This week I started at Mutuini Hope Centre, it’s a safe place for kids and vulnerable people. They have two classrooms so they’re considered a school instead of a Childrens home.  The children are currently on a school break and due to Covid restrictions they aren’t allowed to hangout here except for lunch, which is unfortunate. The Hope Centre has this amazing program where they make a fresh lunch every day for local vulnerable children with rough home lives. They also deliver lunch and porridge in the morning to eight grandmothers who can’t make their own food. It’s amazing how thankful they are, thanking God and giving us their blessings. 

I’ve been making more friends and most of them have never left Kenya. I get lots of questions about life in Canada and it’s made me realize just how lucky we are in Canada. I mentioned that I love to walk barefoot and a lady told me she didn’t wear shoes until she was in high school. “How cool, you must like it too then”, I said. “No, we were just really poor and couldn’t afford shoes”, she responded. What a kick in the gut that was. Growing up, my friends and I had shoes for every occasion. Sports shoes, fancy shoes, mud boots, you name it we had it. It was normal. When I use my iPhone I get asked, “Is that a iphone? That’s really nice, how expensive was it?” It’s something I’ve never really thought twice about. We all have iPhones, MacBooks, and AirPods, there’s no other choice in my mind other than to have these things. 
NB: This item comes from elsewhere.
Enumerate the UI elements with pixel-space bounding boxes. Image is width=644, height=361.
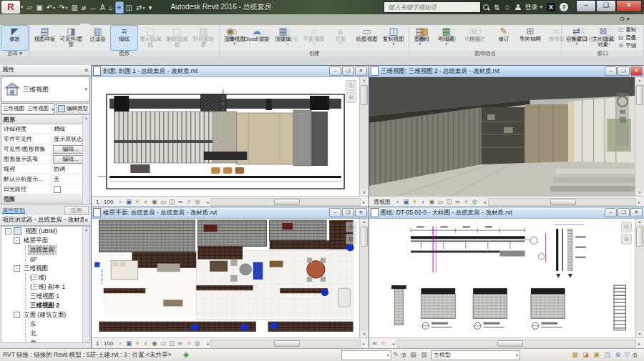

It’s hard to not feel guilty about being born in Canada and having all these things.  Wearing shoes to school is normal in Canada. Having an iPhone is normal. Having access to clean drinking water, refrigerators, washing and drying machines, dishwashers, sit down toilets, showers, electricity and your own bedroom, even your own bed is normal. How am I not supposed to feel guilty when these things are novelties to Kenyans? It makes sense now why they see white people and think we’re all rich. 

We have a government that isn’t corrupt and looks after their citizens in a way that they don’t in Kenya. Canadians were so lucky to have CERB payments throughout Covid. Kenya shut down and people lost their jobs. Most people had no compensation and many families lost their homes and had to live on the street. When the schools shut down, many kids didn’t have access to a computer for online learning like Canadian kids do. Families pooled their money together and got one tutor for a large number of kids. I did online school this year and complained nonstop about how much I hated being on a computer at home all the time and how I thought my life was so rough, it puts it into perspective. 

Life is all about perspective and I’m learning so much and I’ve only been here for three weeks. I think if you have the opportunity to volunteer in a country that isn’t as well off as your home country, you should. As little as some of these people have, they are some of the happiest, chilled out people I’ve ever met. They hand scrub their laundry, make food fresh every day, and enjoy the life they were given. They don’t complain about how hard it is and what they wish they had. It’s inspiring and I hope to take away this outlook on life.